Extracted page text data:
========

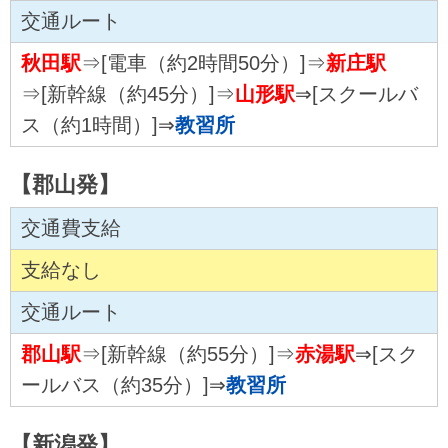
交通ルート
秋田駅
⇒[電車（約2時間50分）]⇒
新庄駅
⇒[新幹線（約45分）]⇒
山形駅
⇒[スクールバ
ス（約1時間）]⇒
教習所
【郡山発】
交通費支給
支給なし
交通ルート
郡山駅
⇒[新幹線（約55分）]⇒
赤湯駅
⇒[スク
ールバス（約35分）]⇒
教習所
【新潟発】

========

_YOUR TASK_.
Your task is an exact transcription of all the data, minus the pictures.

_SOLUTION FOR THIS EXERCISE_.
交通ルート
秋田駅
⇒[電車（約2時間50分）]⇒
新庄駅
⇒[新幹線（約45分）]⇒
山形駅
⇒[スクールバ
ス（約1時間）]⇒
教習所
【郡山発】
交通費支給
支給なし
交通ルート
郡山駅
⇒[新幹線（約55分）]⇒
赤湯駅
⇒[スク
ールバス（約35分）]⇒
教習所
【新潟発】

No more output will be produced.